WHAT TO PRODUCE:
In the entries below, find the line with "Thème WordPress pour startup (163, 668)" and the line with "Screenshot is 312x2576."; reproduce those two lines and all lines between them exactly, without pictures.

INPUT MATERIAL:
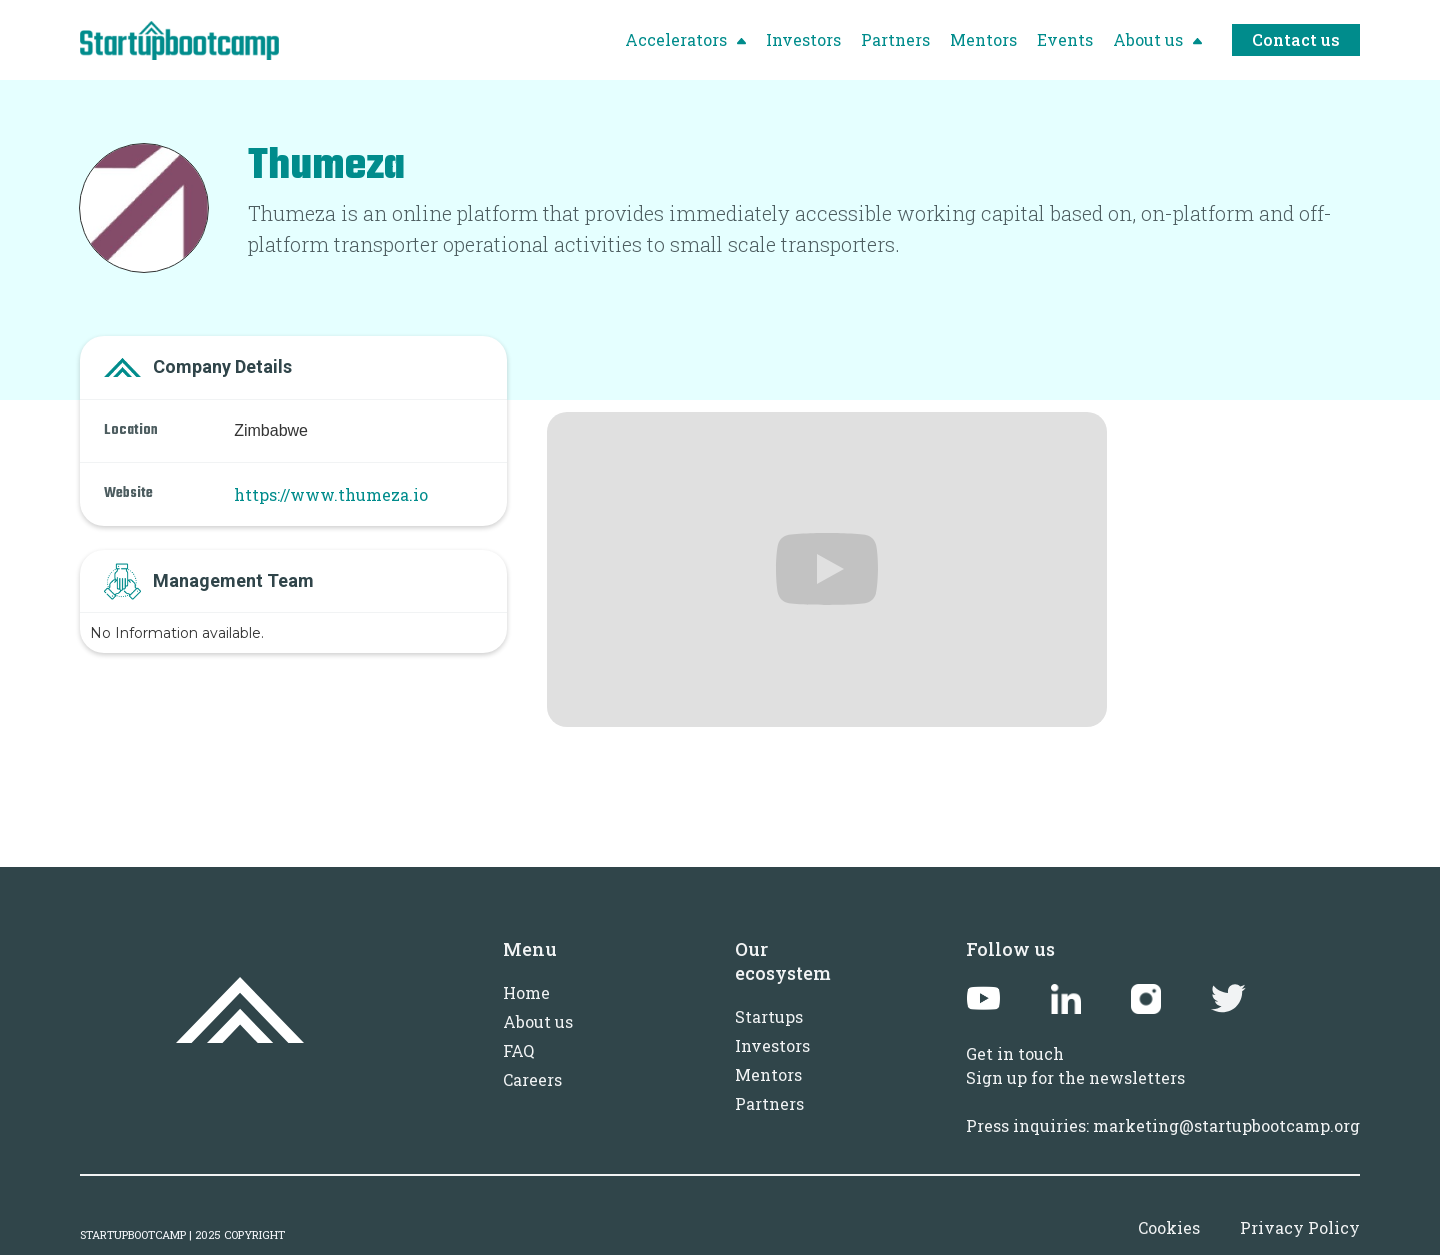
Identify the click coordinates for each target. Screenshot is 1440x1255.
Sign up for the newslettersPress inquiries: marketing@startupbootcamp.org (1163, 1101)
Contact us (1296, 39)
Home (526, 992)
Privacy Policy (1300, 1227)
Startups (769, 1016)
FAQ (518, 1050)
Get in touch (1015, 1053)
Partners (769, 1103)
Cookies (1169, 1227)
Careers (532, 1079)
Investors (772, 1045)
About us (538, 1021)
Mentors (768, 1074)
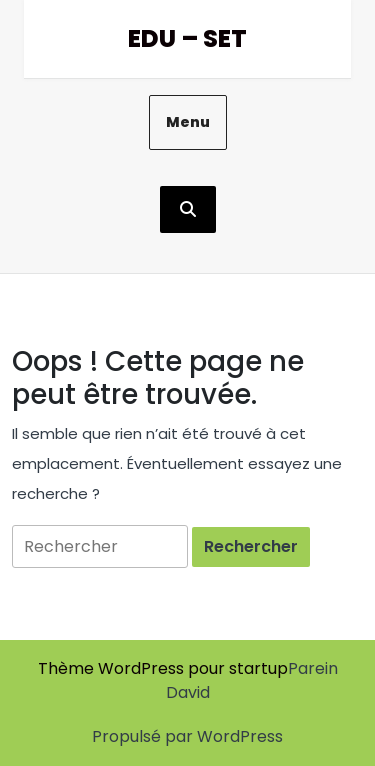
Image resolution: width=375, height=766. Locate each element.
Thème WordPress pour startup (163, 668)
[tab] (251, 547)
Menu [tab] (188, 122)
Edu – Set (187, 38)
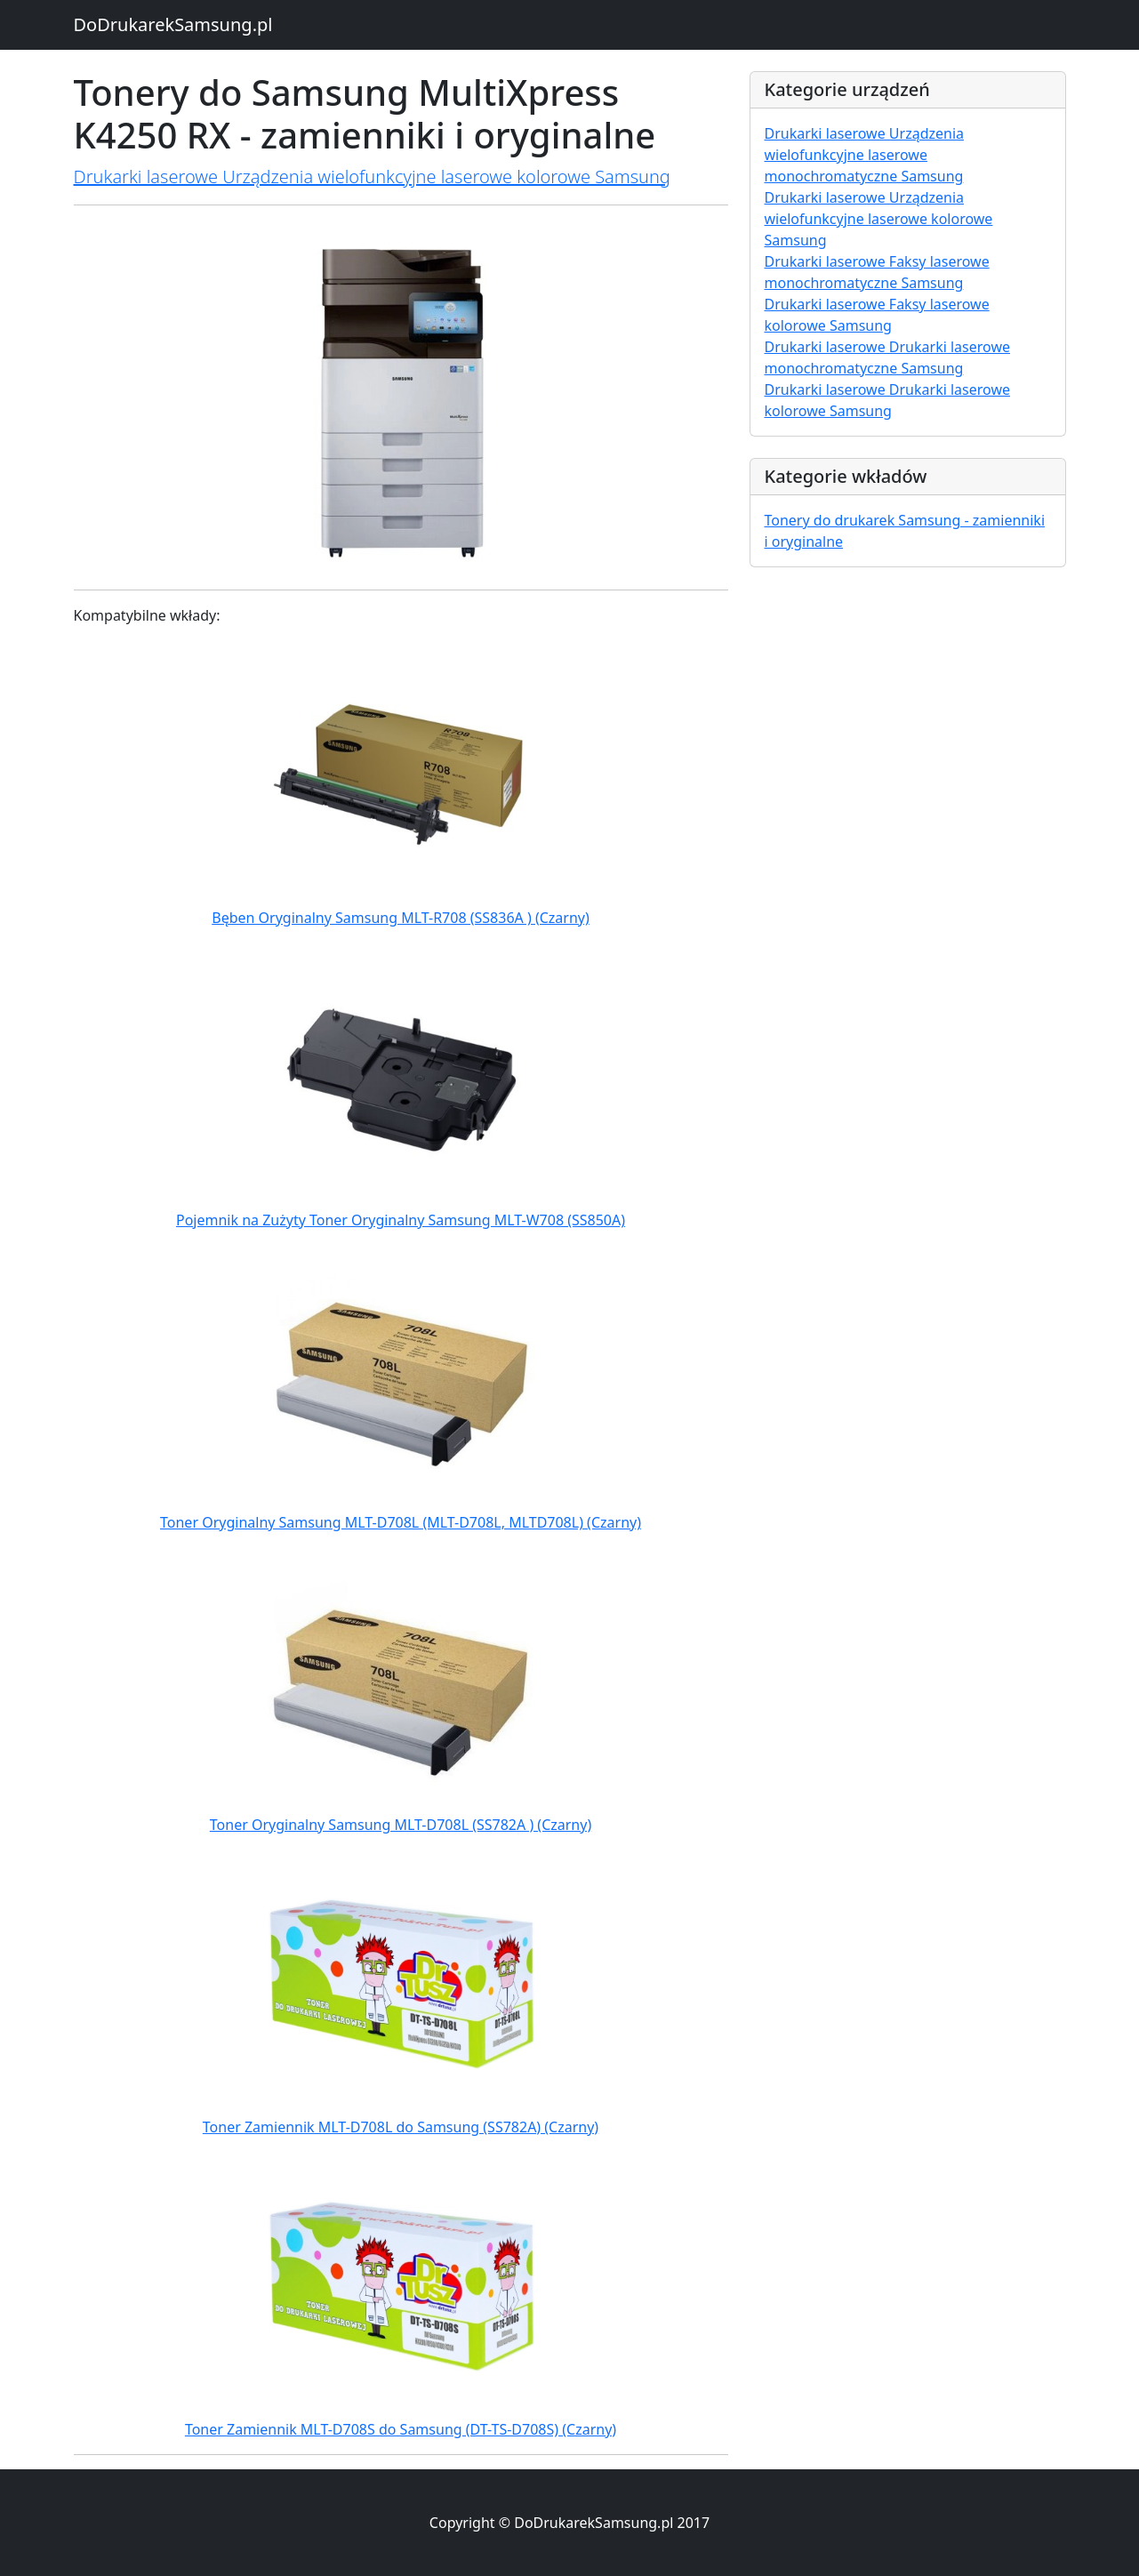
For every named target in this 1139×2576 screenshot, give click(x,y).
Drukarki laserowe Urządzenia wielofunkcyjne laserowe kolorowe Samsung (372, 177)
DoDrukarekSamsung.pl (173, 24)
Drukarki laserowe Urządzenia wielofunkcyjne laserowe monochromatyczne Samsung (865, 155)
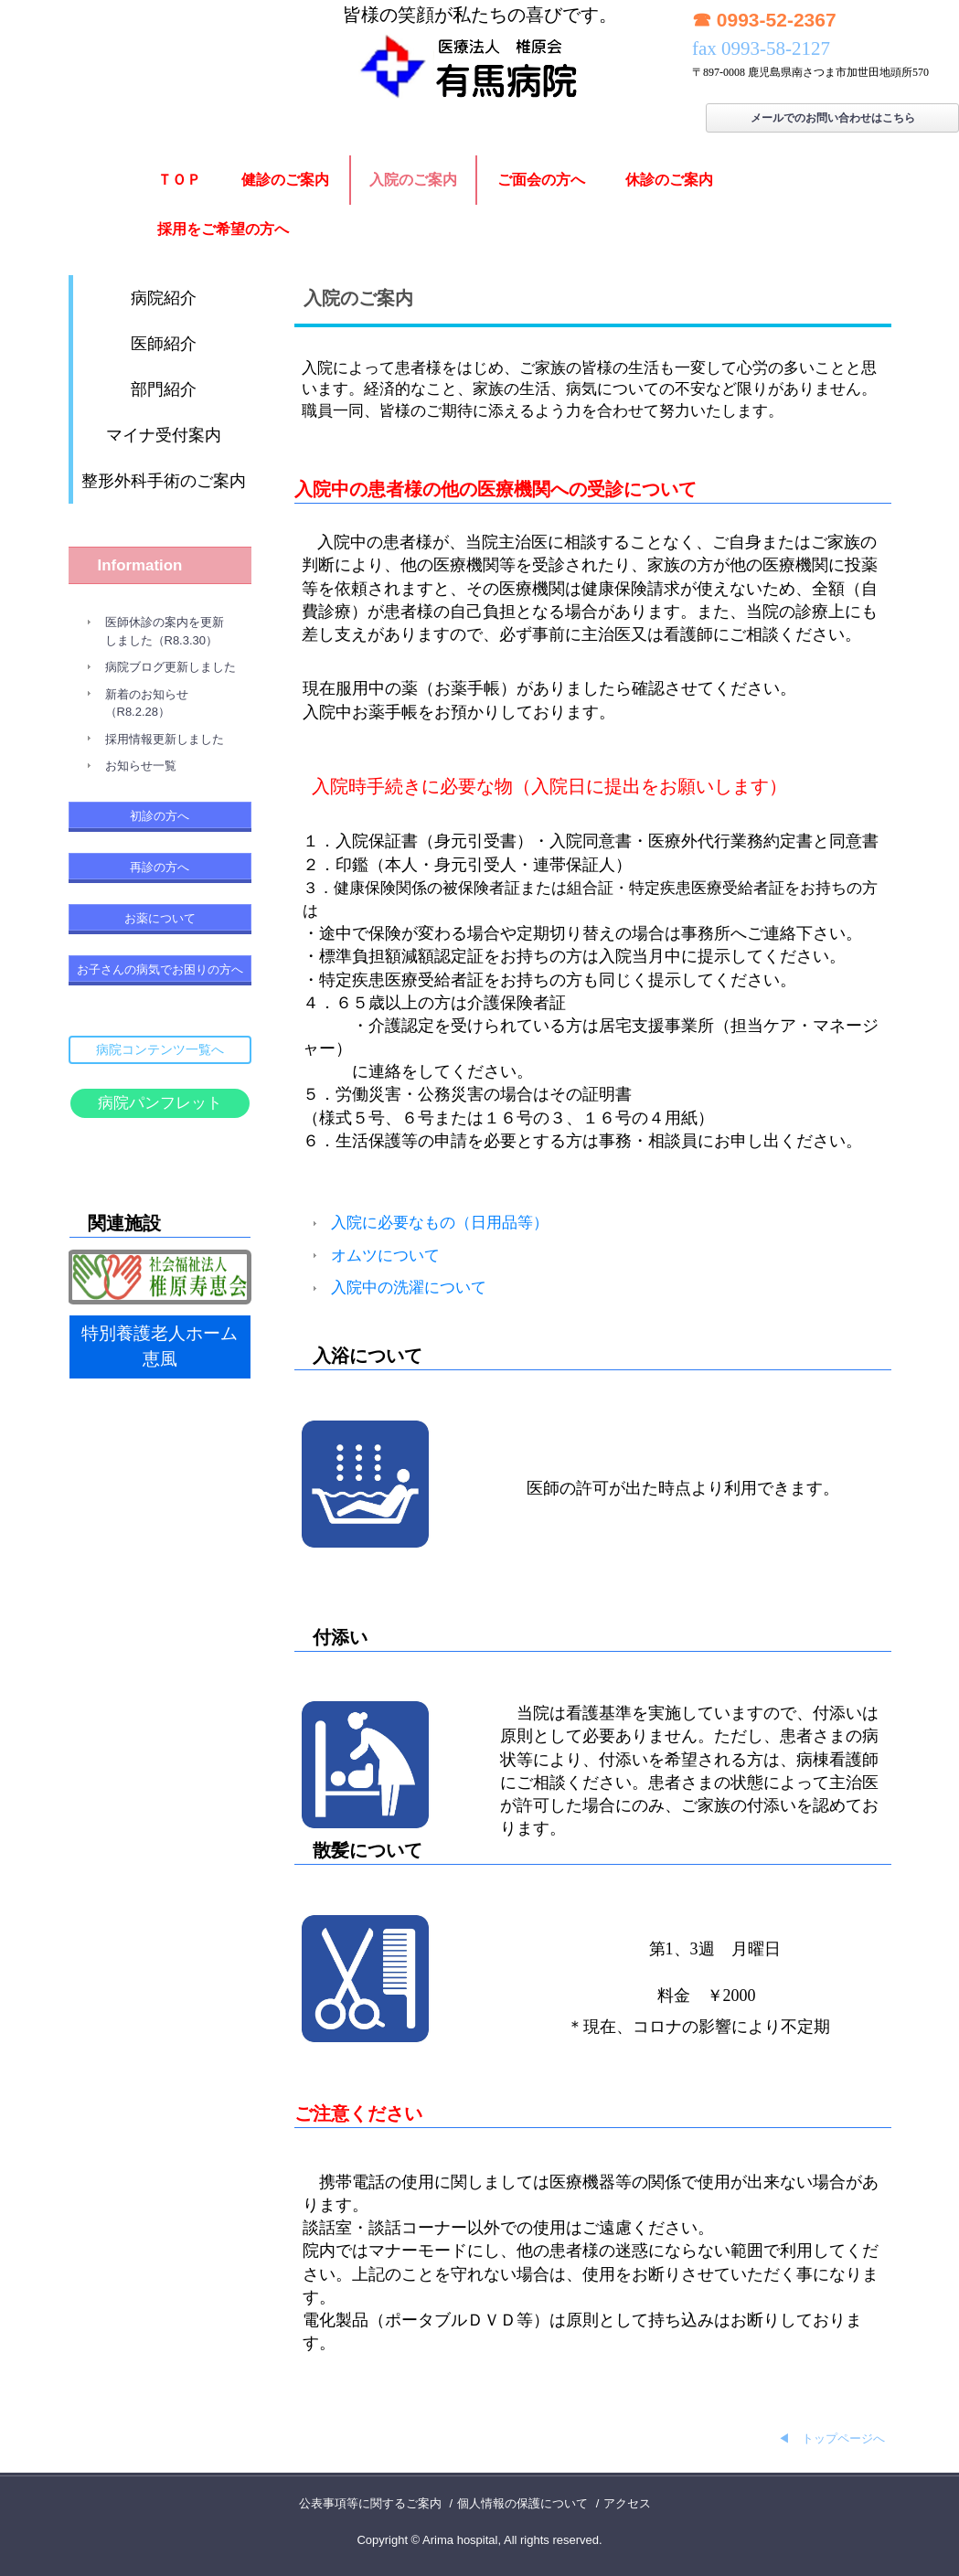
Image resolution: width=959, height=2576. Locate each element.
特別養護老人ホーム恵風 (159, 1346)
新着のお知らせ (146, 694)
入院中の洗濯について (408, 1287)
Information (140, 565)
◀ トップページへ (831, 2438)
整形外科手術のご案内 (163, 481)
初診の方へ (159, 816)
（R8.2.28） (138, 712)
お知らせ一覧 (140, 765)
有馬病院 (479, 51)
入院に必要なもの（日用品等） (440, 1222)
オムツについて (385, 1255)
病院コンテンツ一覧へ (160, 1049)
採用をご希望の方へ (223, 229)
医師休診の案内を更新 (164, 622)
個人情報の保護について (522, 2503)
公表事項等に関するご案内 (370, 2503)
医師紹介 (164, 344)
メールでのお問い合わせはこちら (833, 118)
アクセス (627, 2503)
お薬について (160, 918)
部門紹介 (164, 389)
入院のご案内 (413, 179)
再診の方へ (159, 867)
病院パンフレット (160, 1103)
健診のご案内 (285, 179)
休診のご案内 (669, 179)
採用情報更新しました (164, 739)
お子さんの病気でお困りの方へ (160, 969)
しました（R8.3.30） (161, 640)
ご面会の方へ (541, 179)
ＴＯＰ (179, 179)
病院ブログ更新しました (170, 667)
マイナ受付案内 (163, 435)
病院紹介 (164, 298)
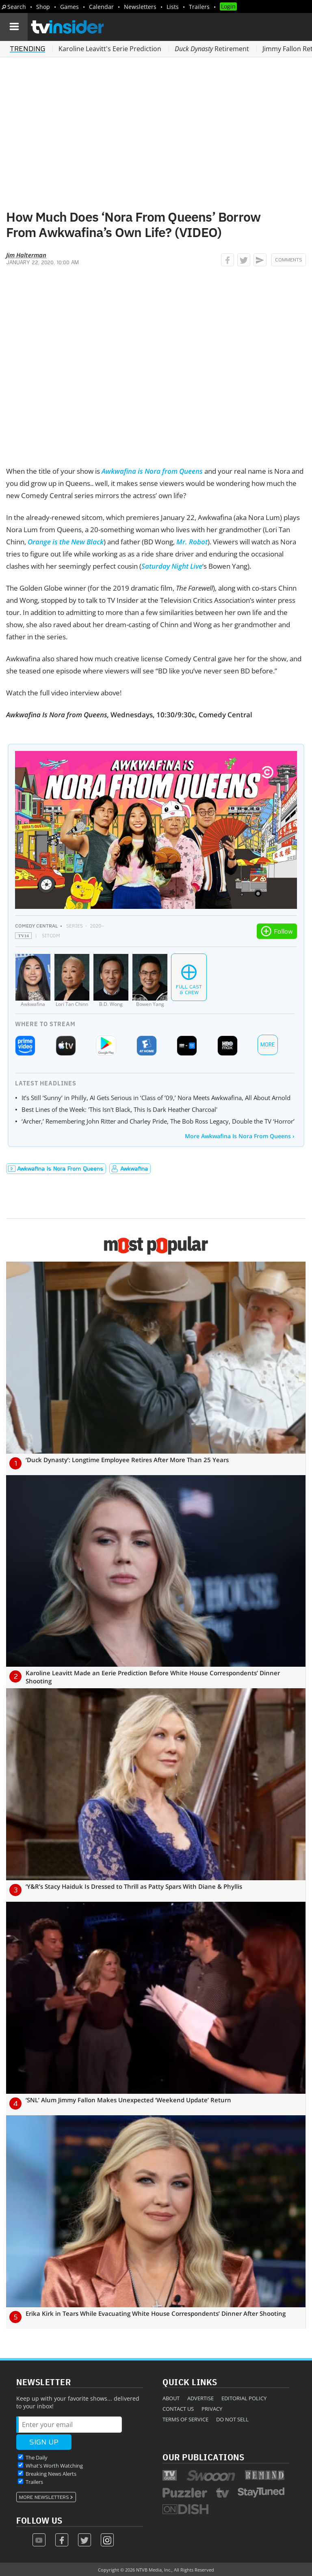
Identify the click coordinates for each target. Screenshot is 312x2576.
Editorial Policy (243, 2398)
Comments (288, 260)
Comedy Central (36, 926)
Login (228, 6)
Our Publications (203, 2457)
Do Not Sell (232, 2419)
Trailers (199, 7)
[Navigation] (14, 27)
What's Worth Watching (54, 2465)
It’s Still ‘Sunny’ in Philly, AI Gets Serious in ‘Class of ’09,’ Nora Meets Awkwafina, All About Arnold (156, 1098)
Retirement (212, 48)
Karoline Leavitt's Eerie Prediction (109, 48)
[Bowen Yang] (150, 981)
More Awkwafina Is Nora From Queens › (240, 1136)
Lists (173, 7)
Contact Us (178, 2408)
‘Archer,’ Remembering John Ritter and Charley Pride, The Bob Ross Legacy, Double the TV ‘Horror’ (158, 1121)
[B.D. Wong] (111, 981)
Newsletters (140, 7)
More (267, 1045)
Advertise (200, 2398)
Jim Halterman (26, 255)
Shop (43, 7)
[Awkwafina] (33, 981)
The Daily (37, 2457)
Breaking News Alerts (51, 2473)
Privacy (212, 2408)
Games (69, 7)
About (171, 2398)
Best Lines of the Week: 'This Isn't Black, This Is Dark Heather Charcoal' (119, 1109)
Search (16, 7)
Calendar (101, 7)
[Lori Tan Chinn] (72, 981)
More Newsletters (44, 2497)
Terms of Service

ANSWER BELOW:
Thème WordPress pour startup (163, 668)
[tab] (251, 547)
Menu [tab] (188, 122)
Edu – Set (187, 38)
For every named target in this 1139×2576 screenshot, give click(x,y).
Drukarki laserowe Urządzenia wielofunkcyjne laserowe kolorowe Samsung (372, 177)
DoDrukarekSamsung.pl (173, 24)
Drukarki laserowe Urządzenia wielofunkcyjne laserowe monochromatyczne Samsung (865, 155)
Image resolution: width=959, height=2576. Locate each element.
特別養護老人ホーム恵風 (159, 1346)
新着のお知らせ (146, 694)
入院中の洗濯について (408, 1287)
Information (140, 565)
◀ トップページへ (831, 2438)
整形外科手術のご案内 (163, 481)
初診の方へ (159, 816)
（R8.2.28） (138, 712)
お知らせ一覧 (140, 765)
有馬病院 (479, 51)
入院に必要なもの（日用品等） (440, 1222)
オムツについて (385, 1255)
病院コンテンツ一覧へ (160, 1049)
採用をご希望の方へ (223, 229)
医師休診の案内を更新 (164, 622)
個人情報の保護について (522, 2503)
公表事項等に関するご案内 (370, 2503)
医師紹介 (164, 344)
メールでのお問い合わせはこちら (833, 118)
アクセス (627, 2503)
お薬について (160, 918)
部門紹介 (164, 389)
入院のご案内 (413, 179)
再診の方へ (159, 867)
病院パンフレット (160, 1103)
健診のご案内 (285, 179)
休診のご案内 (669, 179)
採用情報更新しました (164, 739)
お子さんの病気でお困りの方へ (160, 969)
しました（R8.3.30） (161, 640)
ご面会の方へ (541, 179)
ＴＯＰ (179, 179)
病院ブログ更新しました (170, 667)
マイナ受付案内 (163, 435)
病院紹介 (164, 298)
Identify the click coordinates for each target. Screenshot is 312x2576.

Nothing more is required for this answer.